┌─ Data for this exercise

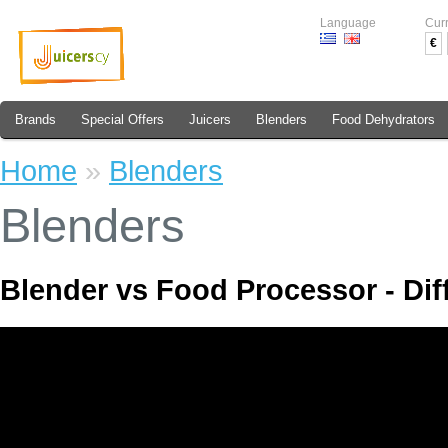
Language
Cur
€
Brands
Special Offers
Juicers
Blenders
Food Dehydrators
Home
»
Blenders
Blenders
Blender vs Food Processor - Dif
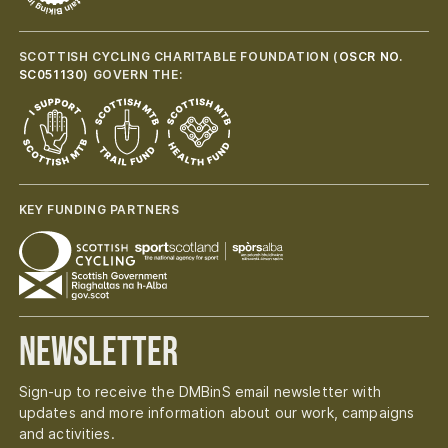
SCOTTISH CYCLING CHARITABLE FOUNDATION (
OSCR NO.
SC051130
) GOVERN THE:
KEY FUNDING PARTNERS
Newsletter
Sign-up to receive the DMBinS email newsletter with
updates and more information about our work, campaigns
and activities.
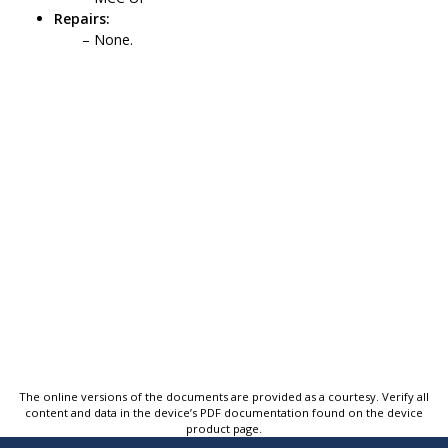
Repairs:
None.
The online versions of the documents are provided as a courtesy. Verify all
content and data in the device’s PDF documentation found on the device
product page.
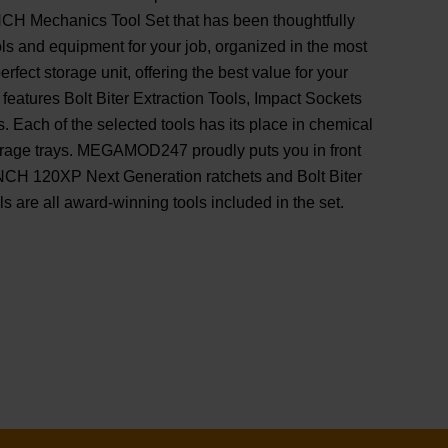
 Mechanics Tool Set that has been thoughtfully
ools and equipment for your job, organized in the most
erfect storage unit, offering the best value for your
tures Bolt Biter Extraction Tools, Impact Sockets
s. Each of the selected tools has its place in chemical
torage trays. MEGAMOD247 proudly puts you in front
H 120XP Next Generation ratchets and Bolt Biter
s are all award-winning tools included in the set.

└─
┌─ Data for this exercise

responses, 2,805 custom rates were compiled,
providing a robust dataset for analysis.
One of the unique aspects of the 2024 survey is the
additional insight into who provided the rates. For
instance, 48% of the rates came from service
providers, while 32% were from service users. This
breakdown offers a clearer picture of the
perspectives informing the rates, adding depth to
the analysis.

└─

What you have to do :: All that is wanted is a faithful reproduction of the line above with "providers, while 32%", the line with "the analysis.", and every line in between.

Exercise result ::
providers, while 32% were from service users. This
breakdown offers a clearer picture of the
perspectives informing the rates, adding depth to
the analysis.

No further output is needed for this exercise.